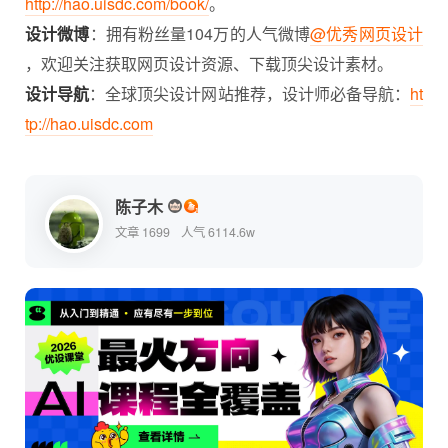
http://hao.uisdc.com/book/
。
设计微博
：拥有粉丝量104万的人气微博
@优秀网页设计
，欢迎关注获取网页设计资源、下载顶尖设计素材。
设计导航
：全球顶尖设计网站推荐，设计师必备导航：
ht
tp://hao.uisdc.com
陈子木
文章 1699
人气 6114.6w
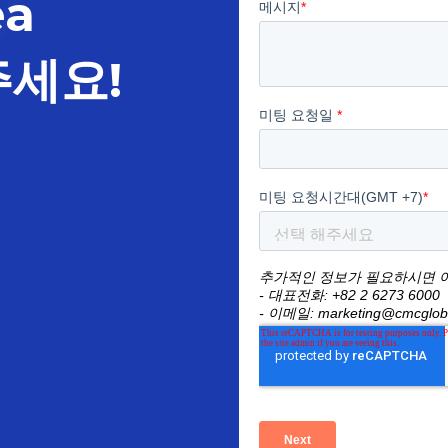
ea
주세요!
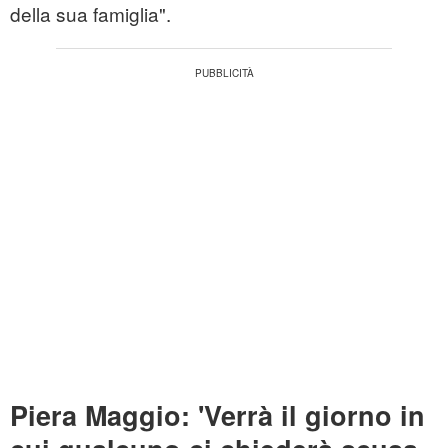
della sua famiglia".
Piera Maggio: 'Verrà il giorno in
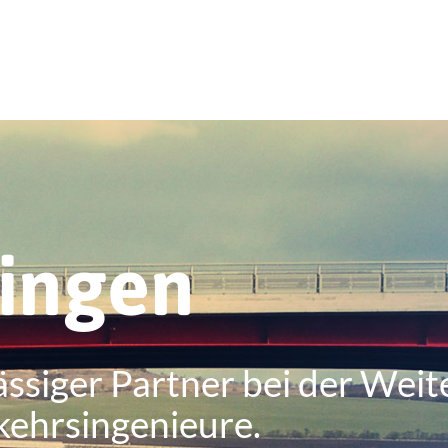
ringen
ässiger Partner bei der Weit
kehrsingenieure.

══════

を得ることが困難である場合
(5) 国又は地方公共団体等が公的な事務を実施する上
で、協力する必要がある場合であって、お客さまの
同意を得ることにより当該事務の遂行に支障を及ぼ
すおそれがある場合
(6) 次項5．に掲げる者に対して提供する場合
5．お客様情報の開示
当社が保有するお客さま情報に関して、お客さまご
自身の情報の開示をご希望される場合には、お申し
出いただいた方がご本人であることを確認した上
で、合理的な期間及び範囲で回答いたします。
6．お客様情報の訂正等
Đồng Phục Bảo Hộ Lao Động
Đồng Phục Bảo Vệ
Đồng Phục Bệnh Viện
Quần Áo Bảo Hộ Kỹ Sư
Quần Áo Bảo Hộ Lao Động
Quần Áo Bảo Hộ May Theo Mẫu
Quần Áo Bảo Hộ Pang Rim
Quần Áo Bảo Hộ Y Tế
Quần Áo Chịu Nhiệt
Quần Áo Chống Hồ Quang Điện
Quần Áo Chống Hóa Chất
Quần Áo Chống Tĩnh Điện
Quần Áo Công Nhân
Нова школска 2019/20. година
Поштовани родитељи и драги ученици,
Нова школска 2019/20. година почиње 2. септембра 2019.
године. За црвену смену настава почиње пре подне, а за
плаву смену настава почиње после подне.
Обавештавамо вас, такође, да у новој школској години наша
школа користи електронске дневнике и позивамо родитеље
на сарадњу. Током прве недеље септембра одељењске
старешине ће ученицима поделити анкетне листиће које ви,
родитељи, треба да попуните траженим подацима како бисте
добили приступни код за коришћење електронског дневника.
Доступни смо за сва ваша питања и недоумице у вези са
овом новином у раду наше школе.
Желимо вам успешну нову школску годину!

══════

Work task:
Wherever the word "подне" shows up in the material, copy the line it is on.

Result of this exercise:
године. За црвену смену настава почиње пре подне, а за
плаву смену настава почиње после подне.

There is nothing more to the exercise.